Figure 1. Distribution of CMOS nodes used for scientific ADCs over time. Color represents number of publications. The early adopter state-of-the-art data points are superimposed along with a scaling trend estimated from 1995–2011 data.
ADOPTING NEW TECHNOLOGY: The rate at which scientific ADC implementations migrate to newer CMOS technology is discussed in this post. It was previously observed in [1], using a more one-dimensional approach and data until March 2010. Here, updated ADC survey data is used, and the 2-D distribution of scientific ADC implementation papers over CMOS node and publication year is analyzed. The result is illustrated by the “heat contours” in Fig. 1. Starting with dark blue, the colors represent paper counts of 0, 1, 2, 5, 10, 15, …, and 40/year, respectively.
Observation of technology adoption
Figure 1 illustrates several key aspects of how the scientific ADC community has adopted new process technology:
- The lower edge of the contours represents the early adopters. It defines the state-of-the-art scaling front for ADCs. In [1] it was estimated that this front scaled by an average factor of two every 5.4 years until 1995. After 1995, the adoption rate increased to 2 X every 3.75 years, which is illustrated by the exponential trend fit. The data points used for the trend estimations are superimposed onto the contour plot.
- The “center-of-mass” illustrates the average node-adoption by the main body of ADC scientists. Although a highly subjective visual estimation, my impression is that the mainstream adoption rate is higher from 180 nm and below. What do you see?
- The horizontal extension of each node reveals its lifetime in scientific publications. Popular nodes can remain active for well over a decade. Therefore, the correlation between CMOS node and publication year is weak. In other words: you can’t make a good observation of the effects of scaling by simply looking at how something evolves over time. Because of the long lifespan of major nodes, they also have time to undergo a maturing process as the collective understanding of how to best use the node accumulates. ADC performance vs. scaling and the concept of maturing nodes was treated in [2].
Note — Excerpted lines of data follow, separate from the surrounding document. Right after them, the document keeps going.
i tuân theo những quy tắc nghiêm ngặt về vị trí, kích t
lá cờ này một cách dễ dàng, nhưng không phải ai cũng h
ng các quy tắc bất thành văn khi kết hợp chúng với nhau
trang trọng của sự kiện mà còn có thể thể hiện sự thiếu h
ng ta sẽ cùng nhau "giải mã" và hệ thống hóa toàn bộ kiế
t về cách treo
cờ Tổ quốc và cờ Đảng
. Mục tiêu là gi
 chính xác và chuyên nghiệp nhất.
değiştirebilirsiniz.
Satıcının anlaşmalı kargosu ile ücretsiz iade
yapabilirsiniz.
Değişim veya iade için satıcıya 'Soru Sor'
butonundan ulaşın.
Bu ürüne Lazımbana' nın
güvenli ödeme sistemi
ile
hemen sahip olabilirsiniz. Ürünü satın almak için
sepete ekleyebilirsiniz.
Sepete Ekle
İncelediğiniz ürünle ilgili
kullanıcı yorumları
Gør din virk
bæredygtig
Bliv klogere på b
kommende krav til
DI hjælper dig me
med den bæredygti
- 180 nm appears to be the all-time favorite node for CMOS ADC designs to this date. This was also observed in [2].
- Nodes as old as 0.35µm are still active in publications.
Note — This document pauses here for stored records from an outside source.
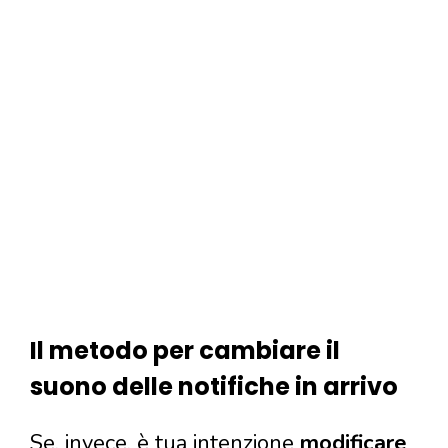
Il metodo per cambiare il
suono delle notifiche in arrivo
Se, invece, è tua intenzione
modificare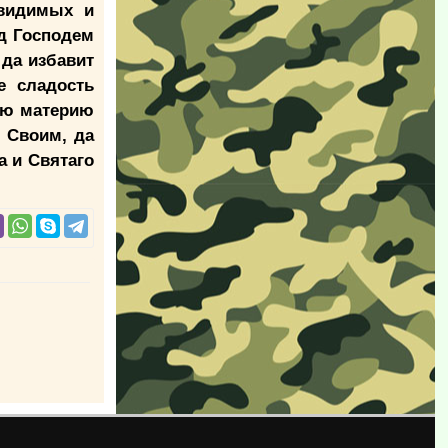
 видимых и
ед Господем
 да избавит
е сладость
ою материю
 Своим, да
а и Святаго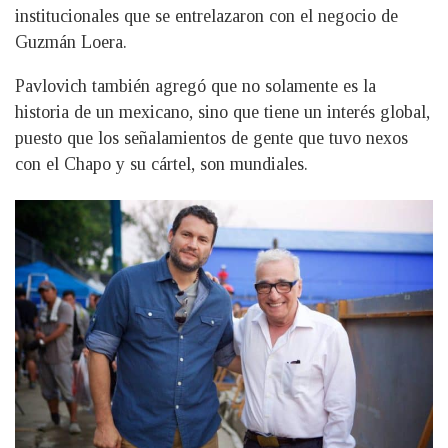
institucionales que se entrelazaron con el negocio de
Guzmán Loera.
Pavlovich también agregó que no solamente es la
historia de un mexicano, sino que tiene un interés global,
puesto que los señalamientos de gente que tuvo nexos
con el Chapo y su cártel, son mundiales.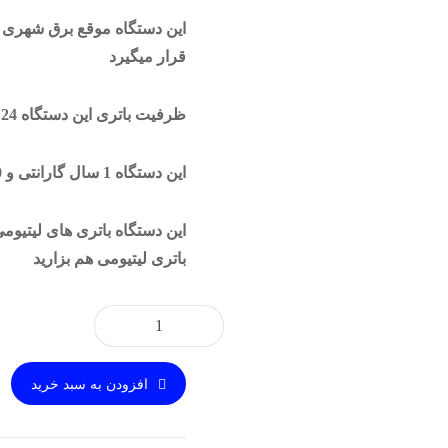
این دستگاه موقع برق شهری 
قرار میگیرد
ظرفیت باتری این دستگاه 24 ولت است
این دستگاه 1 سال گارانتی و 10 سال خدمات پس از فروش دارد
این دستگاه باتری های لیتیوم
باتری لیتیومی هم بزارید
افزودن به سبد خرید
Adoption rates, systems on chip, and the scaling gap
Traditionally, there has been a lag – or “scaling gap” – between analog/mixed and digital ICs. Digital ASICs have nearly always benefited from using the most recent technology, whereas analog/mixed ICs have faced new design challenges for every step of scaling. Consequentially, ADC designers have lingered in older, or custom, technologies where they knew they could meet the spec, while digital ASIC designers switched to new nodes as soon as possible. This approach was acceptable – perhaps even optimal – as long as ADCs were used as stand-alone components. Moving into the age of the SoC (system on chip), the scaling gap is increasingly unacceptable. The A/D-converters must be on the same chip as the rest of the circuit, and migrating the digital parts backwards is almost never an option. Therefore the gap must close.
Personally, I believe that this SoC-driven need to close the scaling gap is the most likely explanation for the increased rate of early adoption observed in [1] and mentioned above. If you have any other suggestions, please share them with us in the comments below.
Future ADC scaling
If the current scaling trend should continue, early adopters would implement ADCs in 5.5 nm CMOS by 2020. As mentioned in [1], that is well below the technologies predicted available for RF/AMS design by 2020 [3]. As the gap closes between analog and digital, we will therefore see a slowdown in adoption rate.
In fact, the RF/AMS data in [3] suggests that the scaling gap is already quite small. A minimum L = 24 nm for HP logic in 2011 should be compared with the most deeply scaled ADC in 32 nm CMOS, presented by a team from Intel [4]. Since a small lag between digital and RF/AMS ASICs (as well as between technology “year of production” and ADC “year of publication”) may be inevitable, a slowdown in early-adoption ADC scaling could be just around the corner.
References
[1] B. E. Jonsson, “A survey of A/D-converter performance evolution,” Proc. of IEEE Int. Conf. Electronics Circ. Syst. (ICECS), Athens, Greece, pp. 768–771, Dec., 2010.
[2] B. E. Jonsson, “On CMOS scaling and A/D-converter performance,” Proc. of NORCHIP, Tampere, Finland, pp. 1–4, Nov. 2010.
[3] International Technology Roadmap for Semiconductors (ITRS), 2011 Edition [Online]. Available: http://www.itrs.net
[4] B. R. Carlton, H. Lakdawala, E. Alpman, J. Rizk, Y. W. Li, B. Perez-Esparza, V. Rivera, C. F. Nieva, E. Gordon, P. Hackney, C.-H. Jan, I. A. Young, and K. Soumyanath, “A 32nm, 1.05V, BIST enabled, 10-40MHz, 11-9 bit, 0.13mm2 digitized integrator MASH ΔΣ ADC,” Symp. VLSI Circ. Digest of Technical Papers, Kyoto, Japan, pp. 36–37, June, 2011.